Knowledge is unitary. What does that mean? Guest Gulkan was not sure. But his tutor had often used this grand-sounding phrase to win their debates (or at least bring them to a conclusion) and Guest thought there was no harm in trying it.

'Knowledge is unitary, yes,' said Sken-Pitilkin, 'but even so, books are not fishes, songs are not sums, and politics is not philosophy, nor did I ever tell you it was.'

'On the contrary,' said Guest. 'You have several times named philosophy as the very heart of politics, which is a nonsense, but is still what you told me.'

'The nonsense is not mine but yours,' said Sken-Pitilkin, striving with imperfect success to preserve an amiable tolerance in the face of such intellectual folly. 'Political method is not philosophical truth, and I never said it was.'

'The heart,' said Guest, stubborn in dissent. 'You claimed philosophy to be the heart of politics.'

'One thing becomes not another simply by being placed inside it, whether at the heart or elsewhere,' said Sken-Pitilkin. 'A stone ditched in the river does not become water. Likewise, your sword would win no degree of equinity by being thrust the fullness of its length into the flesh of a horse, even if it should penetrate to the very heart.'

'But that heart itself would be horse,' persisted Guest.

'Heart, kernel, pith, gist, essence. The heart of a thing is the essence of a thing, and you claimed philosophy as the heart of politics.'

'That is sophistry, and you know it, or should know it, or will know it by the time I'm finished with you,' said Sken-Pitilkin. 'In any case, I never said that philosophy is at the heart of politics, merely that it should be, which is quite a different matter entirely. I am a philosopher. Am I ruling Tameran? Am I so much as listened to when I venture political advice?'

'You'll be listened to ardently,' said Guest, 'if you can tell me how to make a peace with my father.'

'If we are in luck,' said Sken-Pitilkin, 'then your father will out-distance you, and you will have no need to worry about either war or peace.'

So spoke Sken-Pitilkin, for he was sure by now that Guest was deliberately easing off the pace of the pursuit in the hope that his father would run, and would make his escape, and would not force father and son to a final confrontation.
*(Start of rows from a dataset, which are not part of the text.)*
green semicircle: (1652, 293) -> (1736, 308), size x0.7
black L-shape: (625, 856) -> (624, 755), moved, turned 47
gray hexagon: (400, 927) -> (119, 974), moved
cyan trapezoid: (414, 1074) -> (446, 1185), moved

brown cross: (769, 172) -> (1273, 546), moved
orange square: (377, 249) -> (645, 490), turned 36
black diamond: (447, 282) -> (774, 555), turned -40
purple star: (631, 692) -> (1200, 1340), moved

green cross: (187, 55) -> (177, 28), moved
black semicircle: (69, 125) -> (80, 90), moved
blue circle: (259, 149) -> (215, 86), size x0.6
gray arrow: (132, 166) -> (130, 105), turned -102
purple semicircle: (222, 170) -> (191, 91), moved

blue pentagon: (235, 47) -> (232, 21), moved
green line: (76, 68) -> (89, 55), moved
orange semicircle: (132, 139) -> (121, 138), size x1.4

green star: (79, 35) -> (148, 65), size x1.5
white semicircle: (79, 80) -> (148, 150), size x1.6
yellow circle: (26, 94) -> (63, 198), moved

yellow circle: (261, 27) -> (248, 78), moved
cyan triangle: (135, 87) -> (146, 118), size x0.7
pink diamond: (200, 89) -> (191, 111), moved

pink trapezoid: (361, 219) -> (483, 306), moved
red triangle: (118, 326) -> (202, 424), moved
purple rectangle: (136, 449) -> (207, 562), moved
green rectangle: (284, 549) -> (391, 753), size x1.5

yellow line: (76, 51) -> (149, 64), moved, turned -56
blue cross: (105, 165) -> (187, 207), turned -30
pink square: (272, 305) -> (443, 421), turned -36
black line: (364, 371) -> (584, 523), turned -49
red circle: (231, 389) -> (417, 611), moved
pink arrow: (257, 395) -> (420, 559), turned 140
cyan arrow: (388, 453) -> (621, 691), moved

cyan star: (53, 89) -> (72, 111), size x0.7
But, when Guest and his forces eventually reached the Yolantarath, there was Lord Onosh, braced for a final stand. And as for the course of that final stand – why, we have seen that already.

Years earlier, when Guest had been but a boy, the Witchlord Onosh had hunted bandits from the hills, and had encompassed their slaughter on the banks of the Yolantarath. As Lord Onosh had hunted, so he now was doomed to be hunted in his turn.

The Witchlord Onosh was possessed of the Gift of Seeing, and though it was a small gift, and one which was erratic in operation, he had been right in thinking himself doomed to die, and had been right in thinking his son Guest Gulkan was the man who would encompass his death.

And so our history comes full circle, and we end as we began, with a battle by the river, and with a death. But, of course, between the first battle and the last, the world has changed entirely; and I cannot read the future, or know where the changes will end. I know only that one Age is finished, and we are launched into an uncertain future, the perplexities of which are beyond the foresight of man, or woman, or wizard.